Zeinab Jalalian’s eyesight has been deteriorating over the past several months and her physical and psychological health is deteriorating, human rights activists say. Jalalian, 32, is serving a life sentence in Kermanshah prison for enmity against God for belonging to the armed rebel Party of Free Life of Kurdistan (PJAK), a charge she denies.
Prisoners have access to healthcare under Iranian law, but activists say prison officials are refusing to let her see an eye specialist outside of the prison. She has suffered torture, serious intestinal issues and eye problems since being imprisoned, “possibly as a result of blows to her head” Amnesty International reported.
Iranian and international human rights groups are calling for Jalalian to receive immediate medical treatment and for a new trial to be held. Amnesty reported that her trial in 2009 lasted only a few minutes and that she did not have a lawyer.
Jalalian was originally given the death penalty, but her sentence was reduced to life imprisonment in 2011. She has frequently gone on hunger strikes and has not been allowed family visits for over a year, according to Amnesty International.
Jalalian is from Maku, a town in the West Azerbaijan province of Iran. Human rights activists including the World Organization Against Torture have called for Jalalian’s release, noting that she did not have the right to cross-examine witnesses or have witnesses testify on her behalf.

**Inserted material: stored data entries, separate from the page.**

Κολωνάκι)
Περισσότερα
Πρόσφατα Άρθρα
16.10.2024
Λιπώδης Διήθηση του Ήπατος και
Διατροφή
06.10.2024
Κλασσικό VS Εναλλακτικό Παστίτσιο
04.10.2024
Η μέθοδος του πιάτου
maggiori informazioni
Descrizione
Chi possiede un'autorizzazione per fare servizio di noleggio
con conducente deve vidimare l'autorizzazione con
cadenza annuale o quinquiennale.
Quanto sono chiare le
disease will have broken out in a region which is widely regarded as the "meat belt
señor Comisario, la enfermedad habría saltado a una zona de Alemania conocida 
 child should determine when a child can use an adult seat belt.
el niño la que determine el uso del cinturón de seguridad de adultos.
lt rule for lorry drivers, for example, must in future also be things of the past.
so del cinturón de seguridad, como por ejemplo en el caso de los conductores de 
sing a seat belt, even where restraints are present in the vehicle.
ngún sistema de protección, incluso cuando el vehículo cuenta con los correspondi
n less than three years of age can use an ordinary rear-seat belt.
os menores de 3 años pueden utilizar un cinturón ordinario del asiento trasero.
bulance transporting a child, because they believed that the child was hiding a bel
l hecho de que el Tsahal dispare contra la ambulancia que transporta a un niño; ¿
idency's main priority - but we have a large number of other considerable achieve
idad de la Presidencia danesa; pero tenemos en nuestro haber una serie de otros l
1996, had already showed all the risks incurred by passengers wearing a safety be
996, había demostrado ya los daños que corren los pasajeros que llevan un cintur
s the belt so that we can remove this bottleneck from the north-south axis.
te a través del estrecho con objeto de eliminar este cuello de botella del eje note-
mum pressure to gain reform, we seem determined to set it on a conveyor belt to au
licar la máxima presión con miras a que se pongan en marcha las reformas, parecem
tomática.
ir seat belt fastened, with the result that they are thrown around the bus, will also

US-based Kurdish activist Soraya Falah has called on Nobel Peace Prize winner and prominent Iranian lawyer Shirin Ebadi to advocate on Jalalian’s behalf.
Though vaguely worded, enmity against God, is no small crime in Iran. Kurdish prisoners including Farzad Kamangar, 32, Ehsan Fattahian, 28, and Fasih Yasmani, 28, were among those hanged for the crime, which human rights activists say is often politically motivated.
Other Kurdish political prisoners are living under dire conditions in Iranian prisons including Muhammad Sediq Kaboudvand, a Kurdish journalist who was convicted in 2007 of breaking numerous laws including “acting against national security” and “widespread propagation against the system.” He is serving a 10-year sentence.